What needs to be done: Restate word for word the entries below, starting with the line with "Given the image: Is there left kidney here?" and continuing through the line with "Mask **right lung middle lobe**.". Include both of those lines and no others.

Provided records:

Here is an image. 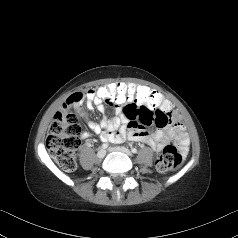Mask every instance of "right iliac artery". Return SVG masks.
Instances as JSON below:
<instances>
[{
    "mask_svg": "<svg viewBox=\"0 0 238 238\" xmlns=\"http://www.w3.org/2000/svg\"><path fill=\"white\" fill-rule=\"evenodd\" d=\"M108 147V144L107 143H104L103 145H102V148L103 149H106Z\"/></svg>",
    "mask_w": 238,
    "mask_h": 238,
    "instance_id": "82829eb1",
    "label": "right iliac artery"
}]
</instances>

* * *

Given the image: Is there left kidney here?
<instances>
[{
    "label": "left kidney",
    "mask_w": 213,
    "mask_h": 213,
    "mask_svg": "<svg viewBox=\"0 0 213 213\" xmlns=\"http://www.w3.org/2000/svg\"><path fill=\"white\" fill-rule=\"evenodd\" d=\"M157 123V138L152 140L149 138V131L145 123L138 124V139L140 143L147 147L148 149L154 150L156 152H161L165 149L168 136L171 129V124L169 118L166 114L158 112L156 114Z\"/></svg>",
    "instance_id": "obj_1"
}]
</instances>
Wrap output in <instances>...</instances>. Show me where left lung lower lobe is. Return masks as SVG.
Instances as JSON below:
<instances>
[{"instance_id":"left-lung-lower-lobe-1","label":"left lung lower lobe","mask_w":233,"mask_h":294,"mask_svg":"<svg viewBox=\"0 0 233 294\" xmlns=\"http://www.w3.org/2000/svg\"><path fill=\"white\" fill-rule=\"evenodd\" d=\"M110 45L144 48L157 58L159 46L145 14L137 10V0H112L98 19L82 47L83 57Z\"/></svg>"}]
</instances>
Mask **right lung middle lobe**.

---

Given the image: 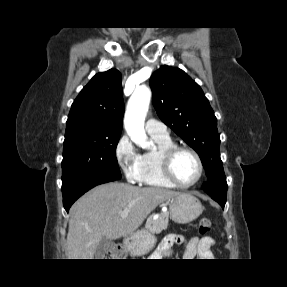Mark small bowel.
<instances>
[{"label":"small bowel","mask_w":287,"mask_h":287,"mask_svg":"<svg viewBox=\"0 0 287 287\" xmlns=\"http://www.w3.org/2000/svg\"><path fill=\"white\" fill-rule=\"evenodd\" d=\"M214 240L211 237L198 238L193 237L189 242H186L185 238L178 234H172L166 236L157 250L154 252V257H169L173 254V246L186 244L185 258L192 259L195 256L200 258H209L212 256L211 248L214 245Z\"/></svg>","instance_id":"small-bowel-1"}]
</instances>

Problem solution:
Given the image: Is there left kidney here?
<instances>
[{
    "label": "left kidney",
    "mask_w": 213,
    "mask_h": 213,
    "mask_svg": "<svg viewBox=\"0 0 213 213\" xmlns=\"http://www.w3.org/2000/svg\"><path fill=\"white\" fill-rule=\"evenodd\" d=\"M157 123V138L152 140L149 138V131L145 123L138 124V139L140 143L147 147L148 149L154 150L156 152H161L165 149L168 136L171 129V124L169 118L166 114L158 112L156 114Z\"/></svg>",
    "instance_id": "obj_1"
}]
</instances>
Wrap output in <instances>...</instances>. Show me where left lung lower lobe is. Return masks as SVG.
Instances as JSON below:
<instances>
[{"instance_id":"left-lung-lower-lobe-1","label":"left lung lower lobe","mask_w":233,"mask_h":294,"mask_svg":"<svg viewBox=\"0 0 233 294\" xmlns=\"http://www.w3.org/2000/svg\"><path fill=\"white\" fill-rule=\"evenodd\" d=\"M110 45L144 48L157 58L159 46L145 14L137 10V0H112L98 19L82 47L83 57Z\"/></svg>"}]
</instances>
Mask **right lung middle lobe**.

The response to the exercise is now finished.